What you should do: Please write out every record exactly, but keep any images out of it.

Data for this task:
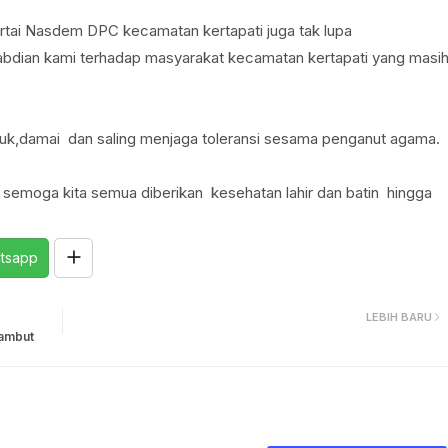
partai Nasdem DPC kecamatan kertapati juga tak lupa
bdian kami terhadap masyarakat kecamatan kertapati yang masi
ejuk,damai dan saling menjaga toleransi sesama penganut agama.
 semoga kita semua diberikan kesehatan lahir dan batin hingga
)
tsapp
LEBIH BARU
yambut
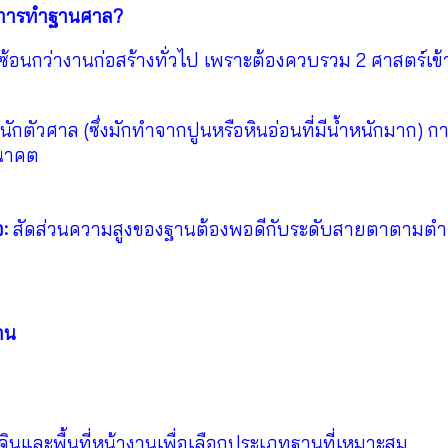
ในการทำฐานศาล?
อนกว่างานก่อสร้างทั่วไป เพราะต้องควบรวม 2 ศาสตร์เข้า
ตัวศาล (ซึ่งมักทำจากปูนหรือหินอ่อนที่มีน้ำหนักมาก) 
อนาคต
:
สัดส่วนความสูงของฐานต้องพอดีกับระดับสายตาตามตำ
าน
นและพื้นที่หน้างานเพื่อเลือกประเภทฐานที่เหมาะสม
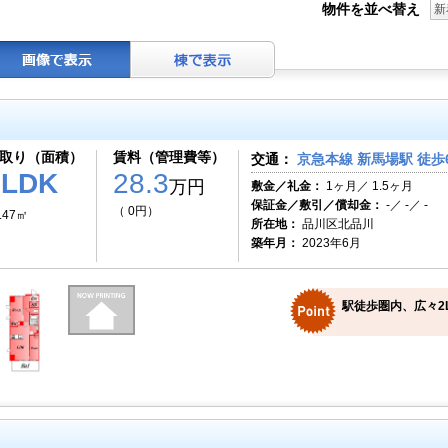
物件を並べ替え
新
取り（面積）
賃料（管理費等）
交通：
京急本線 新馬場駅 徒歩
2LDK
28.3
万円
敷金／礼金：
1ヶ月／ 1.5ヶ月
保証金／敷引／償却金：
-／ -／ -
（ 0円）
.47㎡
所在地：
品川区北品川
築年月：
2023年6月
駅徒歩圏内、広々2L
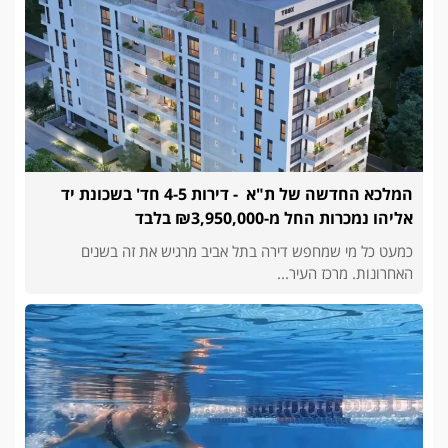
המלכא החדשה של ת"א - דירות 4-5 חד' בשכונת יד
אליהו נמכרות החל מ-₪3,950,000 בלבד
כמעט כל מי שמחפש דירה בתל אביב מרגיש את זה בשנים
האחרונות. מרכז העיר...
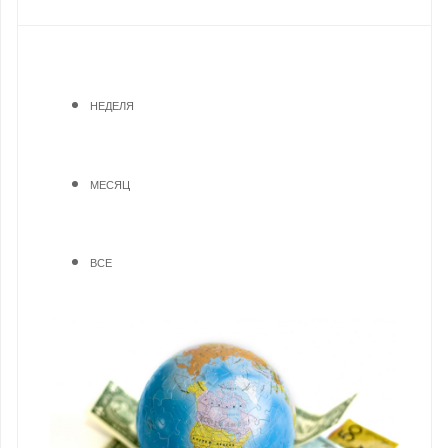
НЕДЕЛЯ
МЕСЯЦ
ВСЕ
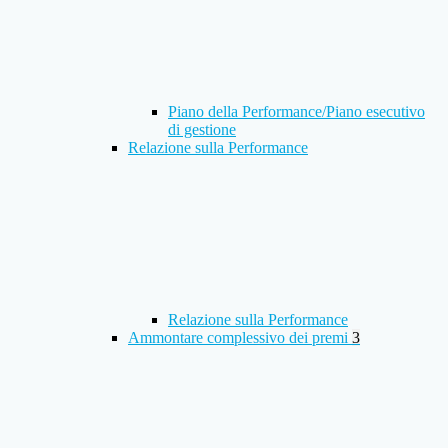
Piano della Performance/Piano esecutivo
di gestione
Relazione sulla Performance
Relazione sulla Performance
Ammontare complessivo dei premi
3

Expected answer:
partai Nasdem DPC kecamatan kertapati juga tak lupa
bdian kami terhadap masyarakat kecamatan kertapati yang masi
ejuk,damai dan saling menjaga toleransi sesama penganut agama.
 semoga kita semua diberikan kesehatan lahir dan batin hingga
)
tsapp
LEBIH BARU
yambut
ในการทำฐานศาล?
อนกว่างานก่อสร้างทั่วไป เพราะต้องควบรวม 2 ศาสตร์เข้า
ตัวศาล (ซึ่งมักทำจากปูนหรือหินอ่อนที่มีน้ำหนักมาก) 
อนาคต
:
สัดส่วนความสูงของฐานต้องพอดีกับระดับสายตาตามตำ
าน
นและพื้นที่หน้างานเพื่อเลือกประเภทฐานที่เหมาะสม
物件を並べ替え
新
取り（面積）
賃料（管理費等）
交通：
京急本線 新馬場駅 徒歩
2LDK
28.3
万円
敷金／礼金：
1ヶ月／ 1.5ヶ月
保証金／敷引／償却金：
-／ -／ -
（ 0円）
.47㎡
所在地：
品川区北品川
築年月：
2023年6月
駅徒歩圏内、広々2L
המלכא החדשה של ת"א - דירות 4-5 חד' בשכונת יד
אליהו נמכרות החל מ-₪3,950,000 בלבד
כמעט כל מי שמחפש דירה בתל אביב מרגיש את זה בשנים
האחרונות. מרכז העיר...
НЕДЕЛЯ
МЕСЯЦ
ВСЕ
Piano della Performance/Piano esecutivo
di gestione
Relazione sulla Performance
Relazione sulla Performance
Ammontare complessivo dei premi
3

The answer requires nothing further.